:: Task directions ::
Where the material below has a line containing "jej przesyłania.", start repeating exactly, and keep going through the line containing "pomiędzy użytkownikami różnych", with no other lines.

:: Data under study ::
>>>>
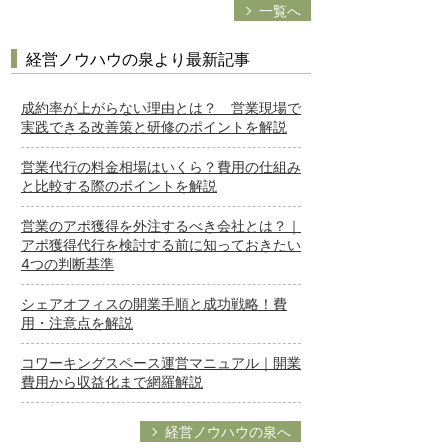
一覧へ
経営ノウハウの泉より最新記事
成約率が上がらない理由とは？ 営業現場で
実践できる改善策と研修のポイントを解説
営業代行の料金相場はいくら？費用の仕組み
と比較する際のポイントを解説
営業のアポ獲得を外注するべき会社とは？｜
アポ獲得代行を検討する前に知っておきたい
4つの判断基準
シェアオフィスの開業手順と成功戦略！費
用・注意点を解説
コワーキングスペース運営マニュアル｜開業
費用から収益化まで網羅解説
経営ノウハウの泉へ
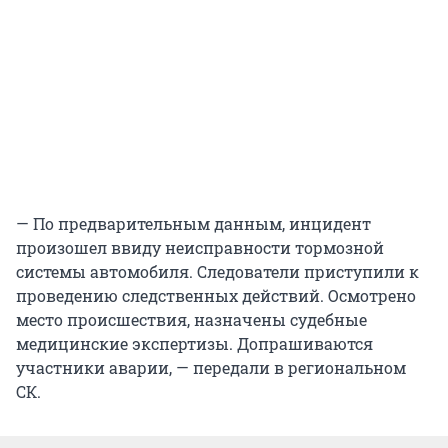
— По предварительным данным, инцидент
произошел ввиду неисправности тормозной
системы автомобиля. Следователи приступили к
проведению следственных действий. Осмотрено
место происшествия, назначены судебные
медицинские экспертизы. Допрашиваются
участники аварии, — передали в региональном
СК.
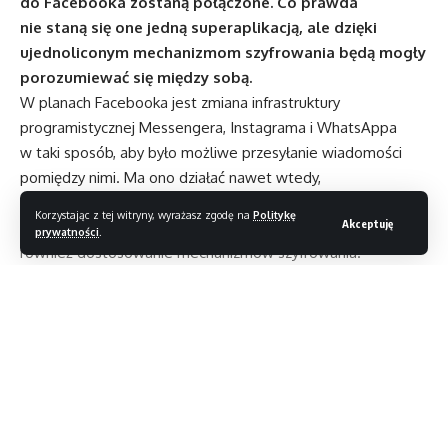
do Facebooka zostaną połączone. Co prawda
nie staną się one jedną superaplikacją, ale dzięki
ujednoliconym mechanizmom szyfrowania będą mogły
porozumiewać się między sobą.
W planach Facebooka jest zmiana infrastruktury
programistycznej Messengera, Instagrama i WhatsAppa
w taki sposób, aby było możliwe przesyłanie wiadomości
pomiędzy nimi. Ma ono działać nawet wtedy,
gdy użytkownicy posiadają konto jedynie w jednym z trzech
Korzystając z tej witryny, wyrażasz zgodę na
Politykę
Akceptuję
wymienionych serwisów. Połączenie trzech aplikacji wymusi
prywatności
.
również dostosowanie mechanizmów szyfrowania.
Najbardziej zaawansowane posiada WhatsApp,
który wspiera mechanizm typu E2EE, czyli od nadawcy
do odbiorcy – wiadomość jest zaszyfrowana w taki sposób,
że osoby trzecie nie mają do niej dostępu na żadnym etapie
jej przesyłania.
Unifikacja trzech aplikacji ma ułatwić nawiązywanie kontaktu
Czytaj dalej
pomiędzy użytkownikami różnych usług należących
<<<<
>>>>
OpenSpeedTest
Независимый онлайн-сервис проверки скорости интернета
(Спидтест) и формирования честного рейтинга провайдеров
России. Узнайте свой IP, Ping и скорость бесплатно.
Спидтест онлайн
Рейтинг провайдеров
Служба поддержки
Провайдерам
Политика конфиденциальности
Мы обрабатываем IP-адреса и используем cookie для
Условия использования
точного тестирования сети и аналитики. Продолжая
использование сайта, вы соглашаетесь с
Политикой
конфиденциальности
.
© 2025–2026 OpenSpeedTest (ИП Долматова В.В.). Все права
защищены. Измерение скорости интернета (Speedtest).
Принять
<<<<
:: Completed exercise ::
jej przesyłania.
Unifikacja trzech aplikacji ma ułatwić nawiązywanie kontaktu
Czytaj dalej
pomiędzy użytkownikami różnych usług należących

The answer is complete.